Microsoft Search and Improved Windows Search Performance in Windows 10

Search in Windows and Microsoft 365 is changing. Earlier this year, Microsoft announced the general availability of Microsoft Search, a new cloud-based service borrowing AI technology from Bing aimed at making it easier to find information in Office 365. Microsoft said at the time:

“Today, we’re announcing general availability of Microsoft Search, an intelligent, enterprise search experience from Microsoft that applies the artificial intelligence technology (AI) from Bing and deep personalized insights surfaced by the Microsoft Graph, to make search more effective for you – so whether you’re looking to complete a task, pick up where you left off, or discover answers or insights, it’s just a click away, across all of your applications, your desktop, and your browser.”

If you are using the latest version of Office 365 ProPlus, Office 365, or Microsoft 365 you can access Microsoft Search in the search box at the top of the application or browser window. Despite the focus on cloud search, Microsoft isn’t ignoring local search in Windows. The Windows 10 November 2019 Update (19H2) brings changes to File Explorer search, which now includes results from OneDrive, not just what’s stored on your local disk. There are also some UI tweaks to make it easier to read search results and documents now open by default in Office 365 ProPlus if installed instead of in a browser window.

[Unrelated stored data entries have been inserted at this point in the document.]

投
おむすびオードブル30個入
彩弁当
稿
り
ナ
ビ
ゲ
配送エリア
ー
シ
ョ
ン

Microsoft also announced some improvements to Microsoft Search at its annual Ignite conference in November. You can read about those changes in Microsoft’s Bringing new Features to Microsoft 365 Search on Petri.

Windows Search Performance Improvements

But Windows Search, the local file search indexer that is built-in to Windows, still has a role to play. Microsoft has been working over the last couple of years to improve Windows Search performance. And that work has accelerated recently based on feedback received from Windows Insiders, especially those who had disabled the search indexer because of performance issues or perceived lack of value.

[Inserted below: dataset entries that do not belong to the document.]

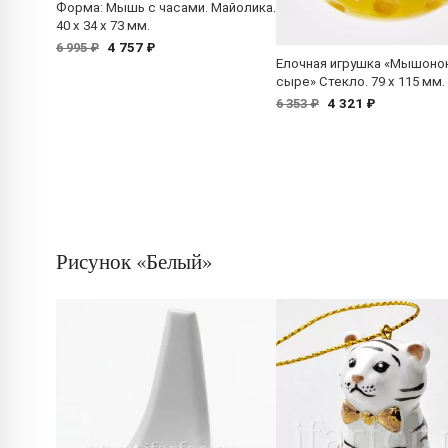
Форма: Мышь с часами. Майолика.
40 x 34 x 73 мм.
4 757 ₽
6 995 ₽
Елочная игрушка «Мышонок
сыре» Стекло. 79 x 115 мм.
4 321 ₽
6 353 ₽
Рисунок «Белый»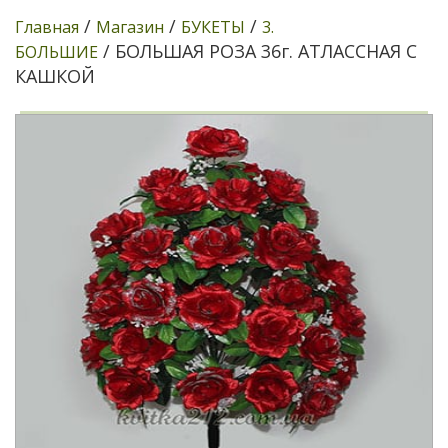
/
/
/
Главная
Магазин
БУКЕТЫ
3.
/ БОЛЬШАЯ РОЗА 36г. АТЛАССНАЯ С
БОЛЬШИЕ
КАШКОЙ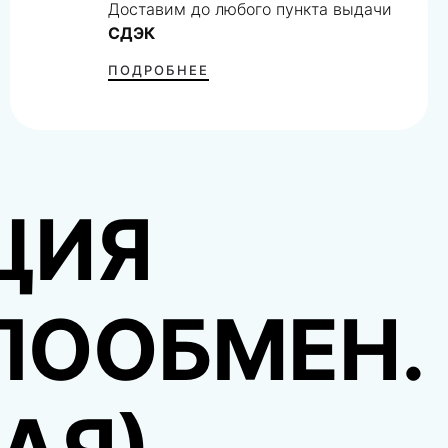
Доставим до любого пункта выдачи
СДЭК
ПОДРОБНЕЕ
ЦИЯ
ЛООБМЕН.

Microsoft had already made some changes to the Windows Search indexer algorithm in 2018 but acknowledged that the changes only improved performance a bit so continued work into 20H1 development. As part of that work, the Windows Search algorithm in 20H1 has new signals that help to identify when a system is already under load so that the indexer can be better managed. In Windows 20H1, the indexer will throttle or stop completely in the following scenarios:

  • Gaming mode is ON
  • Power savings mode is ON
  • Low power mode is ON (constrained mode or connected standby)
  • The device is waking up after being in low power mode or in a logon state
  • Device goes from AC to DC
  • CPU usage goes above 80%
  • Disk usage goes above 70%
  • The device’s battery charge is less than 50%
  • The device’s display state goes to screen off

And there’s some additional help for developers. Windows Search will no longer index code source repositories, like GitHub repos, because of their size and developer tools usually index repos anyway. And in conjunction with the Visual Studio team, project folders are now excluded from Windows Search, apparently resulting in a 30% improvement in disk usage.

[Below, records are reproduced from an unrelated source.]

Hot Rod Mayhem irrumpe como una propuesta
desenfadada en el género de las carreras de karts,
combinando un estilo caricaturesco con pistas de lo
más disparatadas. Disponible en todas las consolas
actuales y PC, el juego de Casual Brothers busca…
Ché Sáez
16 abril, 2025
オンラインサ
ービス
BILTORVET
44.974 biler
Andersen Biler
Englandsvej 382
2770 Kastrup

Search is Key to Productivity

The changes to search in File Explorer in Windows 10 19H2 would have been more welcome if they’d been better implemented. I often find that clicking on a document in the search results list doesn’t open it. I can only hope that changes coming in 20H1 improve on what we can already see in 19H2 because search is critical to productivity. With information scattered all over Office 365 and its different apps, finding what you need must be easy and painless.